Fig. 6: PK data and tissue distribution of BMS in SD rats.

a PK data of three SD rats (101–103) following intravenous administration of BMS at a dose of 2 mg/kg. b PK data of three SD rats (201–203) following oral gavage of BMS at a dose of 10 mg/kg. c, d Tissue distribution of BMS in female (c) and male (d) SD rats at 0.25 h, 1 h, 4 h, and 8 h after oral gavage at a dose of 10 mg/kg.

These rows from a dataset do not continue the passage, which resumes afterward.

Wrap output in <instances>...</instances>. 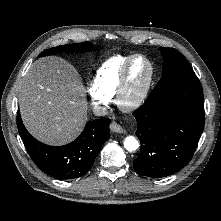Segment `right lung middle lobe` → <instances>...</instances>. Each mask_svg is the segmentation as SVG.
I'll return each mask as SVG.
<instances>
[{
    "instance_id": "1",
    "label": "right lung middle lobe",
    "mask_w": 221,
    "mask_h": 221,
    "mask_svg": "<svg viewBox=\"0 0 221 221\" xmlns=\"http://www.w3.org/2000/svg\"><path fill=\"white\" fill-rule=\"evenodd\" d=\"M93 44L90 42H83L78 44H67V45H61L57 46L48 50H45L40 53V57L60 53V52H66V53H75V52H84L87 50L92 49Z\"/></svg>"
}]
</instances>
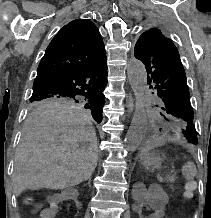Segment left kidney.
<instances>
[{
  "mask_svg": "<svg viewBox=\"0 0 211 218\" xmlns=\"http://www.w3.org/2000/svg\"><path fill=\"white\" fill-rule=\"evenodd\" d=\"M164 202V198H139V202H135L134 215H148V218H165V215H169V207H164Z\"/></svg>",
  "mask_w": 211,
  "mask_h": 218,
  "instance_id": "1",
  "label": "left kidney"
}]
</instances>
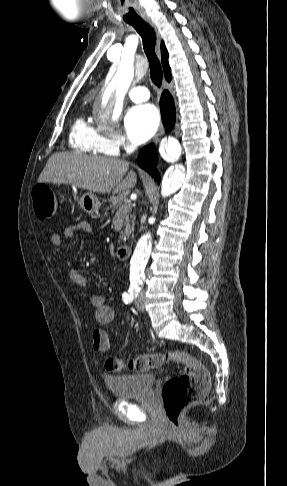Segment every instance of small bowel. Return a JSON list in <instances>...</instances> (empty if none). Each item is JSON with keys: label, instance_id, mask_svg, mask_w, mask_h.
<instances>
[{"label": "small bowel", "instance_id": "obj_1", "mask_svg": "<svg viewBox=\"0 0 287 486\" xmlns=\"http://www.w3.org/2000/svg\"><path fill=\"white\" fill-rule=\"evenodd\" d=\"M93 226L88 220H80L72 225L65 226L61 232H55L51 236V242L56 247L63 246L64 238L71 239L77 232L91 233ZM70 280L82 288L88 287L87 279L75 268L69 271ZM90 302L95 308V320L100 325H108L115 318V312L112 307L106 305L104 298L100 294H92Z\"/></svg>", "mask_w": 287, "mask_h": 486}]
</instances>
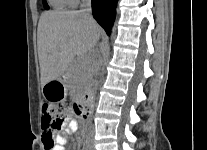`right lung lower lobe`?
Returning <instances> with one entry per match:
<instances>
[{
	"label": "right lung lower lobe",
	"mask_w": 207,
	"mask_h": 150,
	"mask_svg": "<svg viewBox=\"0 0 207 150\" xmlns=\"http://www.w3.org/2000/svg\"><path fill=\"white\" fill-rule=\"evenodd\" d=\"M117 0H92V11L96 21L109 35L114 22Z\"/></svg>",
	"instance_id": "1"
}]
</instances>
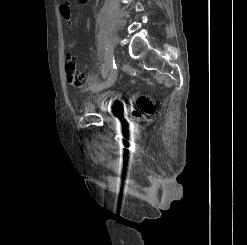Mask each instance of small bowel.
<instances>
[{
    "mask_svg": "<svg viewBox=\"0 0 247 245\" xmlns=\"http://www.w3.org/2000/svg\"><path fill=\"white\" fill-rule=\"evenodd\" d=\"M82 4L88 2V0H79ZM60 12L64 19L69 20L71 18V10L69 3L65 2L60 6Z\"/></svg>",
    "mask_w": 247,
    "mask_h": 245,
    "instance_id": "obj_1",
    "label": "small bowel"
}]
</instances>
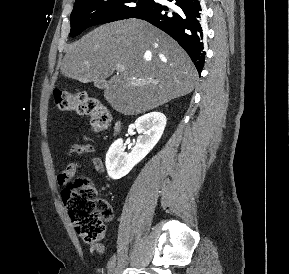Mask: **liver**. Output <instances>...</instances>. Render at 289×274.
I'll return each mask as SVG.
<instances>
[{
	"label": "liver",
	"instance_id": "obj_1",
	"mask_svg": "<svg viewBox=\"0 0 289 274\" xmlns=\"http://www.w3.org/2000/svg\"><path fill=\"white\" fill-rule=\"evenodd\" d=\"M119 66L124 69L112 76ZM60 70L82 83L105 82L106 101L124 115L145 113L191 93L198 77L174 39L138 19L101 25L70 44Z\"/></svg>",
	"mask_w": 289,
	"mask_h": 274
}]
</instances>
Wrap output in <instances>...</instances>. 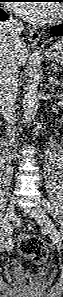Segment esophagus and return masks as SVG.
Listing matches in <instances>:
<instances>
[{
    "label": "esophagus",
    "instance_id": "obj_1",
    "mask_svg": "<svg viewBox=\"0 0 63 297\" xmlns=\"http://www.w3.org/2000/svg\"><path fill=\"white\" fill-rule=\"evenodd\" d=\"M40 36V32L37 29L32 28L29 30L28 40L32 45H38Z\"/></svg>",
    "mask_w": 63,
    "mask_h": 297
}]
</instances>
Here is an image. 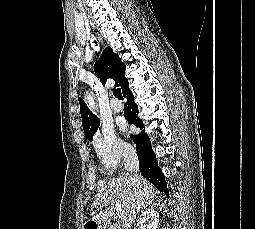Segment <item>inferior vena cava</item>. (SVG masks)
I'll list each match as a JSON object with an SVG mask.
<instances>
[{
    "instance_id": "inferior-vena-cava-1",
    "label": "inferior vena cava",
    "mask_w": 255,
    "mask_h": 229,
    "mask_svg": "<svg viewBox=\"0 0 255 229\" xmlns=\"http://www.w3.org/2000/svg\"><path fill=\"white\" fill-rule=\"evenodd\" d=\"M124 168L131 173L139 171V160L134 148H128L124 151Z\"/></svg>"
}]
</instances>
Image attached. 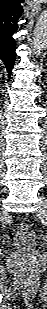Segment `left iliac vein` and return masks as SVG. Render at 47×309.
Here are the masks:
<instances>
[{
	"instance_id": "4c4485c4",
	"label": "left iliac vein",
	"mask_w": 47,
	"mask_h": 309,
	"mask_svg": "<svg viewBox=\"0 0 47 309\" xmlns=\"http://www.w3.org/2000/svg\"><path fill=\"white\" fill-rule=\"evenodd\" d=\"M36 213L39 218H46L47 216L46 199L42 200V206L36 211Z\"/></svg>"
}]
</instances>
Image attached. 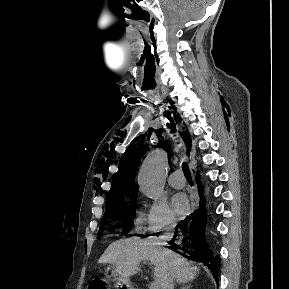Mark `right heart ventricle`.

Distribution was assessed in the small intestine, lung, liver, stomach, kidney, heart, bone marrow (highlighted in red and emphasized), ovaries or testes, spleen, large intestine, bladder, adipose tissue, brain, and skeletal muscle. PK parameters included: T_1/2 (half-life), T_max (time to peak concentration), C_max (maximum concentration), AUC_(0–t) (area under the curve from 0 to t), AUC _(0–∞) (area under the curve from 0 to infinity), MRT_(0–t) (mean residence time from 0 to t), MRT _(0–∞) (mean residence time from 0 to infinity), C₀ (initial concentration), V_ss (volume of distribution at steady state), V_z (apparent volume of distribution), Cl (clearance), F (oral bioavailability). Source data are provided as Source Data file.